In the latest case to consider offshore or maritime workers, the Employment Appeal Tribunal has for the first time considered the territorial scope of UK collective redundancy consultation rights.
In our previous update we considered the question of whether a German employee, living in Germany and working off the coast of Nigeria for a company in Aberdeen under a contract governed by UK law could claim unfair dismissal or discrimination in the UK. The answer was no as he did not have a sufficiently close connection with the UK – one of the principles set out in Lawson v Serco case in 2006.
In Seahorse Maritime Limited v Nautilus International (a trade union) the Employment Appeal Tribunal (EAT) considered the application of these jurisdiction rules to an employer's obligation to inform and consult with employees when proposing to dismiss 20 or more employees as redundant at an establishment within a 90 day period.
An employer, who fails to comply with the appropriate information and consultation obligations, may be ordered to pay each employee a protective award of up to one week’s pay for each week of the 90 day period. This can be very expensive for employers. The affected employees or their unions or representatives can bring a claim in an Employment Tribunal.
Seahorse, a Guernsey registered company, employed crew which it supplied to specialist ships owned and operated by other companies. A UK company dealt with employee administration. The crew were stationed all over the world (mainly at a fixed locations, such as static oil rigs) for 4-6 weeks at a time. The crew who were UK domiciled would return home at the end of each trip, but then tended to return to the same vessels in the same locations. Nautilus was the trade union that had collective bargaining rights in respect of the employees.

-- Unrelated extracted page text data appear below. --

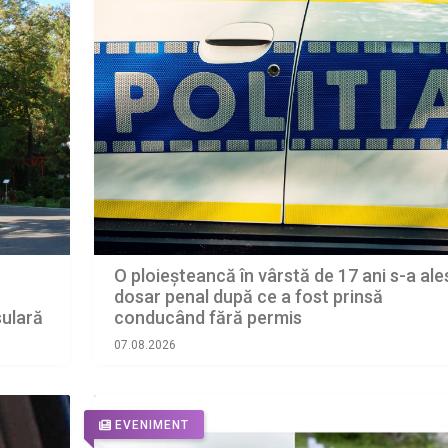
O ploieșteancă în vârstă de 17 ani s-a ale
dosar penal după ce a fost prinsă
sulară
conducând fără permis
07.08.2026
EVENIMENT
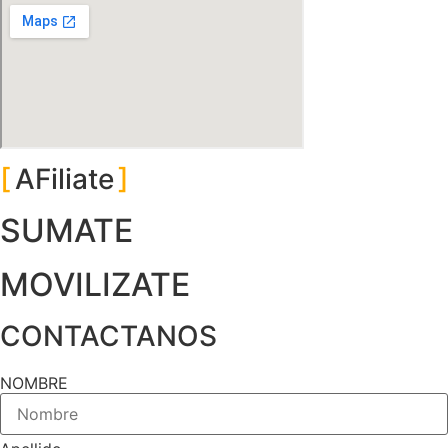
AFiliate
SUMATE
MOVILIZATE
CONTACTANOS
NOMBRE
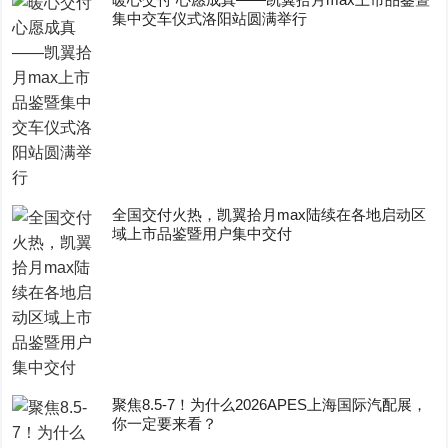
集中交车仪式洛阳站圆满举行
全国交付火热，凯翼拾月max陆续在各地启动区
域上市品鉴暨用户集中交付
聚焦8.5-7！为什么2026APES上海国际汽配展，
你一定要来看？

Four ships were taken out of service, meaning that the crew working on those ships would no longer be needed. More than 20 crew members were made redundant without following collective consultation rules, so Nautilus, the union, brought claims in the employment tribunal for protective awards for failure to inform and consult with the UK domiciled employees.
A key question for the tribunal was whether these employees were entitled to claim protection from UK law. In a previous case, the Supreme Court had concluded that where such an employee’s place of work is not Great Britain, the court had to evaluate whether the employee had a strong enough connection with Great Britain to gain protection from its laws.
The tribunal found that the UK domiciled employees did have a strong enough connection and therefore did have the right to be informed and consulted about the redundancies.
However, the redundancies were over 4 different ships and less than 20 crew members would be lost on each ship. This raised the question as to whether each ship was a separate "establishment", so that the obligation to inform and consult, which is triggered when dismissing "as redundant 20 or more employees at one establishment" within a 90 day period, could be avoided. The tribunal concluded that all of the ships in the fleet had to be considered together, forming one establishment as although generically, individual ships are capable of being establishments, in this case, each ship could not be said to be a distinct part of Seahorse’s undertaking. The tribunal also took into consideration the fact that:
-some employees were not attached to a particular vessel and transferred between them; and
-the UK administrator treated the employees as a group rather than in relation to each ship.
Appeal to the Employment Appeal Tribunal (EAT)
Seahorse Maritime appealed, but the EAT agreed that the tribunal had taken the correct approach in deciding the appropriate establishment.
The EAT went on to consider whether the employees could benefit from collective consultation rights. The judge could see no reason for making a distinction between collective and individual redundancy rights (although where the union is recognised as here, the remedy is pursued not by individuals but by the union) and confirmed that the territorial reach applicable to individual redundancy rights was applicable to collective redundancy rights as well.
The judge was less convinced about the tribunal’s conclusion that the employees were ‘peripatetic’ ie moved location from time to time, as the employees were mostly working on static platforms, which they returned to each time they worked at sea. Instead, the judge thought that the employees were more like "international commuters". Factors that the judge found relevant included:
-The employees were domiciled in the UK
-Their employment contracts were stated to be governed by English law
-Seahorse used a UK registered company to manage the employees.
This case clarifies that, depending on the facts, individual employees working outside the UK who have a sufficiently strong connection with the UK, may have the right to be consulted if their employer proposes to dismiss as redundant 20 or more employees at any one establishment, anywhere in the world, within a 90 day period.
As we have pointed out previously when considering whether an employee will have jurisdiction to bring an employment claim in the UK, the most important factor is whether the employee has ‘a strong connection to Great Britain’. Recent cases have shown that this is very fact sensitive and may be difficult to for employers to predict.
Where, despite working outside Great Britain, an employee is domiciled in the UK and works for the benefit of a UK company governed by English law, then it appears likely that the employee will be able to show that sufficient connection and benefit from UK employment laws. But the issue can be highly fact dependent; the law is constantly developing and it is understood that the EAT has given the employers permission to appeal to the Court of Appeal.
Employers should consider this risk factor when planning their operations initially or making workforce changes and take appropriate advice.